Waiting for her movie date with Jake, Elaine is notified that Jake was hospitalized. She buys some Jujyfruits before leaving to see him, then eats them at his bedside. Jake realizes that she put the candies before his wellbeing, and breaks up with her acrimoniously.

Pendant books Kramer TV appearances to promote his coffee table book about coffee tables. On Live with Regis and Kathie Lee, the book gets a warm reception as Kramer demonstrates its fold-out table legs gimmick, but he spits up a mouthful of coffee on Kathie Lee. Mr. Lippman, now suffering a nasty cold, cancels Kramer's book tour.

In the span of five minutes, Jerry loses one gig but gets another to replace it, prompting Kramer to call him "Even Steven". Jerry then breaks even at a poker game, and realizes that his misfortunes always even out without fail. Elaine tests this by throwing away his twenty-dollar bill; he finds another in his pocket. Jerry stops worrying about his life entirely, even when Rachel breaks up with him.

Victoria's uncle gets George an interview with the New York Yankees. Throwing not only his instincts but all common sense to the wind, George does not hide how he lost his past jobs, and, meeting George Steinbrenner, refuses a handshake and pillories his tenure as team owner; Steinbrenner reacts by hiring George on the spot as Assistant to the Traveling Secretary. George even reveres his parents as he finally moves out of their house.

Elaine gets evicted from her apartment, having racked up a laundry list of misconduct like using Canadian quarters for the coin-op washer, and letting a jewel thief and Jehovah's Witnesses into the building. Jerry reassures Elaine that her and George's reversal of fortunes is merely his own life evening itself out.

Going to his meeting to close the acquisition deal, Lippman forgets his handkerchief, and Elaine, through a mouthful of Jujyfruits, fails to warn him. Unable to wipe up after sneezing, Lippman refuses a handshake, grievously offending the Japanese delegation and scuttling the acquisition. Pendant goes out of business, leaving Elaine jobless and Kramer's book unpublished. Elaine, dressed shabbily, laments that she has "become George" as he arrives with newfound style and swagger.

==Production==
According to Jerry Seinfeld, the line from George's angry rant at the movie theater - "...we're gonna take it outside and I'm gonna show you what it's like!" - is taken almost verbatim from a Buddy Rich bootleg tape on which he berates his big band players for playing too loud.
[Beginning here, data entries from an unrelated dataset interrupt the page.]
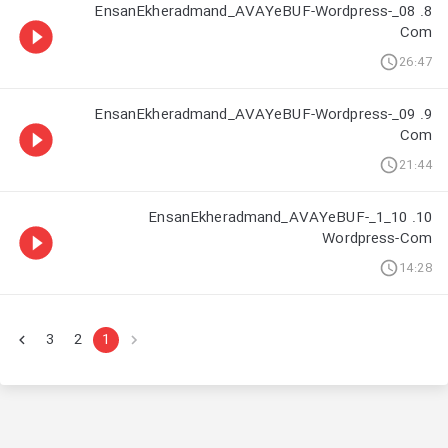
8. 08_EnsanEkheradmand_AVAYeBUF-Wordpress-
Com
26:47
9. 09_EnsanEkheradmand_AVAYeBUF-Wordpress-
Com
21:44
10. 10_1_EnsanEkheradmand_AVAYeBUF-
Wordpress-Com
14:28
3
2
1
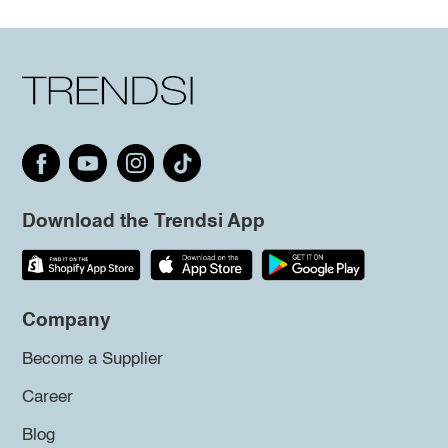
Download the Trendsi App
Company
Become a Supplier
Career
Blog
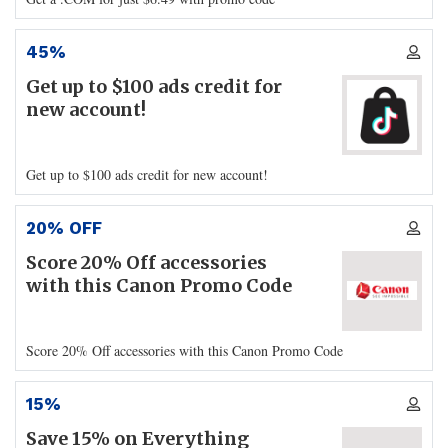
45%
Get up to $100 ads credit for
new account!
Get up to $100 ads credit for new account!
20% OFF
Score 20% Off accessories
with this Canon Promo Code
Score 20% Off accessories with this Canon Promo Code
15%
Save 15% on Everything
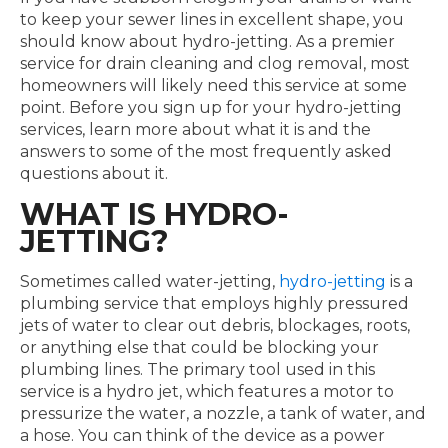
to keep your sewer lines in excellent shape, you
should know about hydro-jetting. As a premier
service for drain cleaning and clog removal, most
homeowners will likely need this service at some
point. Before you sign up for your hydro-jetting
services, learn more about what it is and the
answers to some of the most frequently asked
questions about it.
WHAT IS HYDRO-
JETTING?
Sometimes called water-jetting,
hydro-jetting
is a
plumbing service that employs highly pressured
jets of water to clear out debris, blockages, roots,
or anything else that could be blocking your
plumbing lines. The primary tool used in this
service is a hydro jet, which features a motor to
pressurize the water, a nozzle, a tank of water, and
a hose. You can think of the device as a power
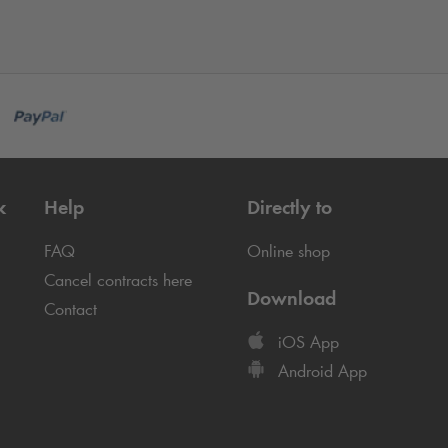
k
Help
Directly to
FAQ
Online shop
Cancel contracts here
Download
Contact
iOS App
Android App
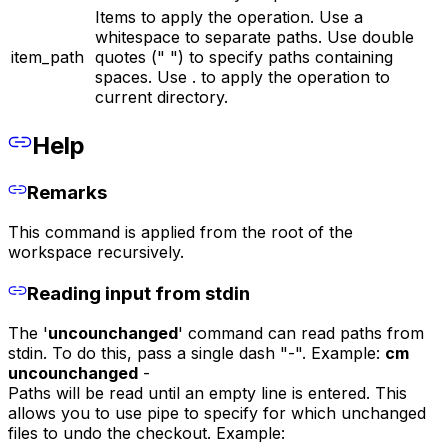
Items to apply the operation. Use a
whitespace to separate paths. Use double
item_path
quotes (" ") to specify paths containing
spaces. Use . to apply the operation to
current directory.
Help
Remarks
This command is applied from the root of the
workspace recursively.
Reading input from stdin
The '
uncounchanged
' command can read paths from
stdin. To do this, pass a single dash "-". Example:
cm
uncounchanged
-
Paths will be read until an empty line is entered. This
allows you to use pipe to specify for which unchanged
files to undo the checkout. Example:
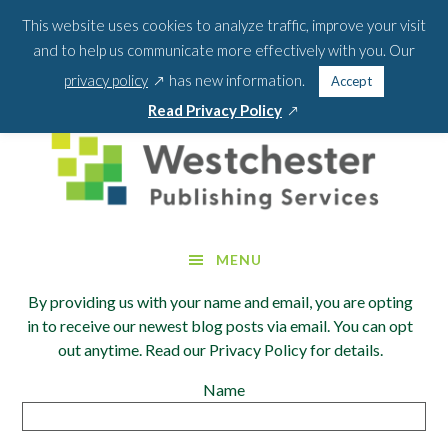
Skip
Skip
This website uses cookies to analyze traffic, improve your visit
BLOG
PODCAST
WEBINARS
ABOUT US
to
to
and to help us communicate more effectively with you. Our
main
footer
SEA
CONTACT US
PORTAL LOGIN
opens
FOR:
privacy policy
has new information.
Accept
content
SEARCH 
in
opens
Read Privacy Policy
a
in
new
a
window
new
window
MENU
By providing us with your name and email, you are opting
in to receive our newest blog posts via email. You can opt
out anytime. Read our Privacy Policy for details.
Name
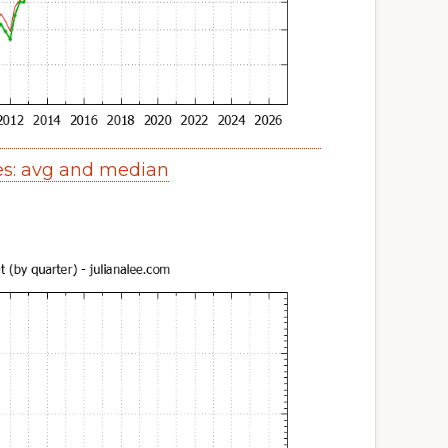
es: avg and median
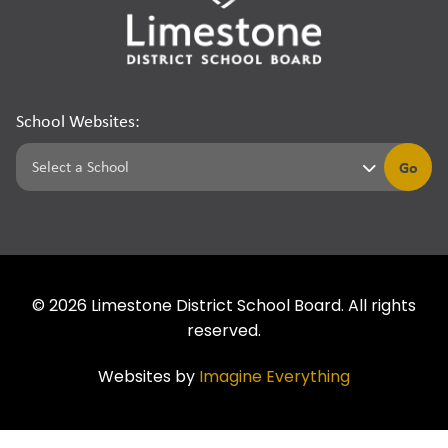
School Websites:
Go
©
2026
Limestone District School Board. All rights
reserved.
Websites by
Imagine Everything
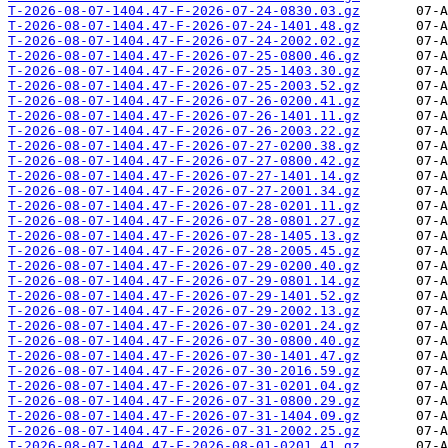
T-2026-08-07-1404.47-F-2026-07-24-0830.03.gz
T-2026-08-07-1404.47-F-2026-07-24-1401.48.gz
T-2026-08-07-1404.47-F-2026-07-24-2002.02.gz
T-2026-08-07-1404.47-F-2026-07-25-0800.46.gz
T-2026-08-07-1404.47-F-2026-07-25-1403.30.gz
T-2026-08-07-1404.47-F-2026-07-25-2003.52.gz
T-2026-08-07-1404.47-F-2026-07-26-0200.41.gz
T-2026-08-07-1404.47-F-2026-07-26-1401.11.gz
T-2026-08-07-1404.47-F-2026-07-26-2003.22.gz
T-2026-08-07-1404.47-F-2026-07-27-0200.38.gz
T-2026-08-07-1404.47-F-2026-07-27-0800.42.gz
T-2026-08-07-1404.47-F-2026-07-27-1401.14.gz
T-2026-08-07-1404.47-F-2026-07-27-2001.34.gz
T-2026-08-07-1404.47-F-2026-07-28-0201.11.gz
T-2026-08-07-1404.47-F-2026-07-28-0801.27.gz
T-2026-08-07-1404.47-F-2026-07-28-1405.13.gz
T-2026-08-07-1404.47-F-2026-07-28-2005.45.gz
T-2026-08-07-1404.47-F-2026-07-29-0200.40.gz
T-2026-08-07-1404.47-F-2026-07-29-0801.14.gz
T-2026-08-07-1404.47-F-2026-07-29-1401.52.gz
T-2026-08-07-1404.47-F-2026-07-29-2002.13.gz
T-2026-08-07-1404.47-F-2026-07-30-0201.24.gz
T-2026-08-07-1404.47-F-2026-07-30-0800.40.gz
T-2026-08-07-1404.47-F-2026-07-30-1401.47.gz
T-2026-08-07-1404.47-F-2026-07-30-2016.59.gz
T-2026-08-07-1404.47-F-2026-07-31-0201.04.gz
T-2026-08-07-1404.47-F-2026-07-31-0800.29.gz
T-2026-08-07-1404.47-F-2026-07-31-1404.09.gz
T-2026-08-07-1404.47-F-2026-07-31-2002.25.gz
T-2026-08-07-1404.47-F-2026-08-01-0201.41.gz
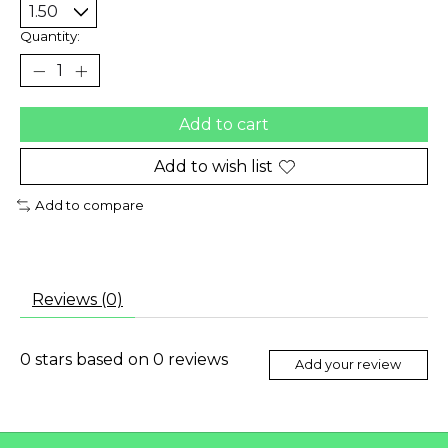
Quantity:
Add to cart
Add to wish list
Add to compare
Reviews (0)
0
stars based on
0
reviews
Add your review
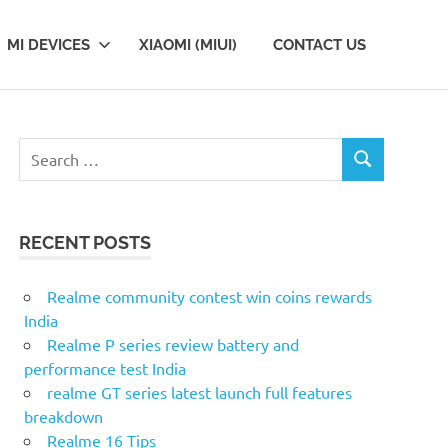
MI DEVICES
XIAOMI (MIUI)
CONTACT US
Search
SEARCH
for:
RECENT POSTS
Realme community contest win coins rewards
India
Realme P series review battery and
performance test India
realme GT series latest launch full features
breakdown
Realme 16 Tips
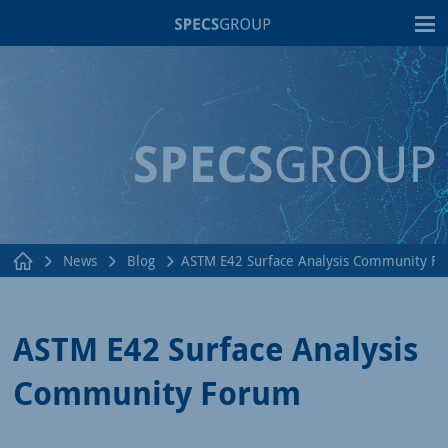
T
News
Blog
ASTM E42 Surface Analysis Community F
ASTM E42 Surface Analysis
Community Forum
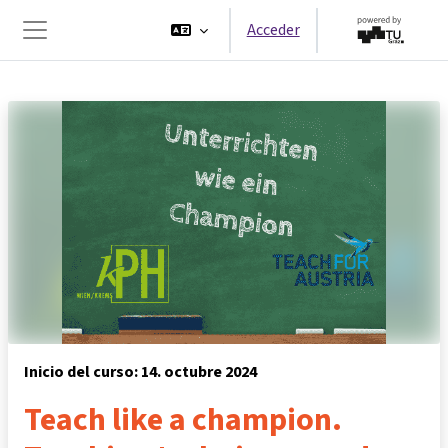
Salta al contenido principal
Acceder
Panel lateral
Inicio del curso: 14. octubre 2024
Teach like a champion.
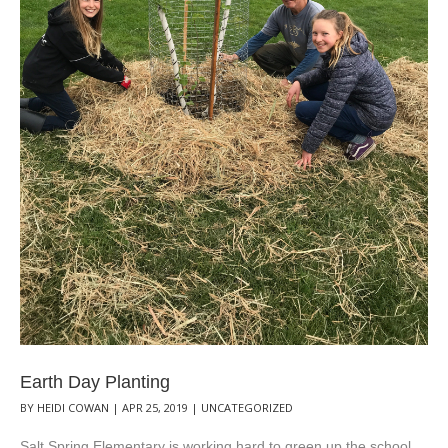
Earth Day Planting
BY
HEIDI COWAN
|
APR 25, 2019
|
UNCATEGORIZED
Salt Spring Elementary is working hard to green up the school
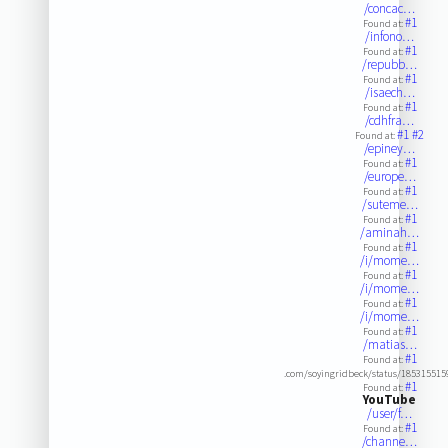
/concac…
#1
Found at:
/infono…
#1
Found at:
/repubb…
#1
Found at:
/isaech…
#1
Found at:
/cdhfra…
#1
#2
Found at:
/epiney…
#1
Found at:
/europe…
#1
Found at:
/suteme…
#1
Found at:
/aminah…
#1
Found at:
/i/mome…
#1
Found at:
/i/mome…
#1
Found at:
/i/mome…
#1
Found at:
/matias…
#1
Found at:
.com/soyingridbeck/status/18531551
#1
Found at:
YouTube
/user/f…
#1
Found at:
/channe…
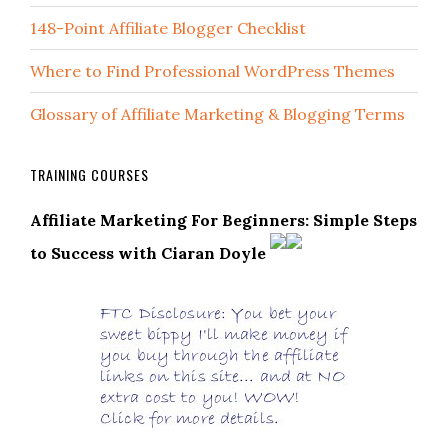
148-Point Affiliate Blogger Checklist
Where to Find Professional WordPress Themes
Glossary of Affiliate Marketing & Blogging Terms
TRAINING COURSES
Affiliate Marketing For Beginners: Simple Steps
to Success with Ciaran Doyle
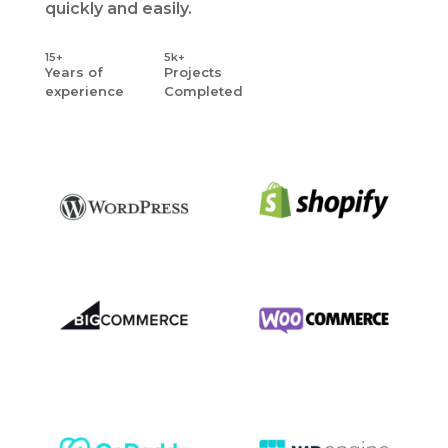
quickly and easily.
15+
5k+
Years
of
Projects
experience
Completed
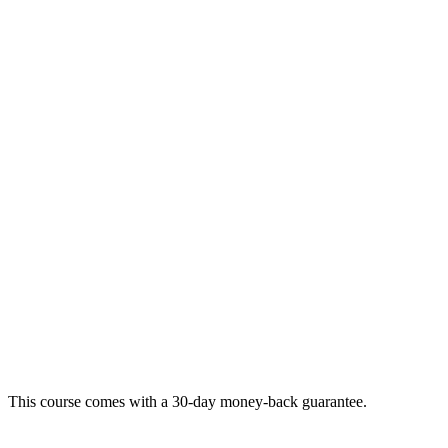
This course comes with a 30-day money-back guarantee.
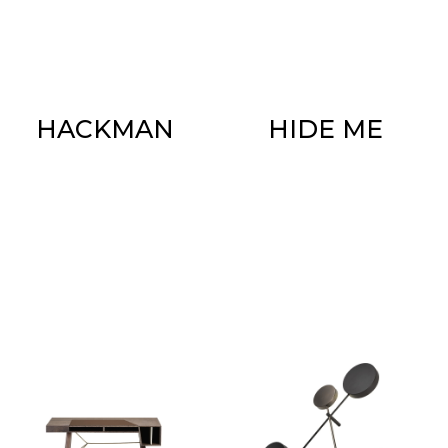
HACKMAN
HIDE ME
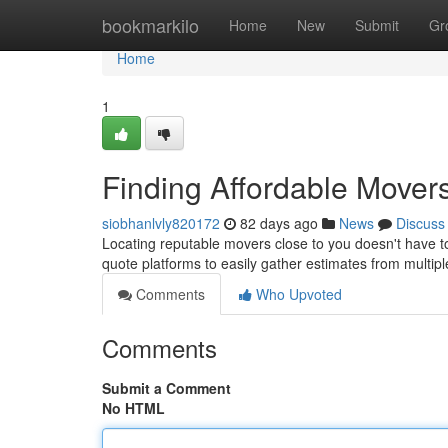
Home
bookmarkilo
Home
New
Submit
Gr
Home
1
Finding Affordable Mover
siobhanlvly820172
82 days ago
News
Discuss
Locating reputable movers close to you doesn't have to 
quote platforms to easily gather estimates from multip
Comments
Who Upvoted
Comments
Submit a Comment
No HTML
Regis Philbin, as recounted in his memoir How I Got This Way, was embarrassed and disappointed with Jerry Seinfeld and the show's writing crew after his repeated line, "This guy's bonkos!" bombed with the audiences. Philbin had objected to the line prior to the taping of the episode and wanted it removed, a request which Seinfeld and the writing staff ignored.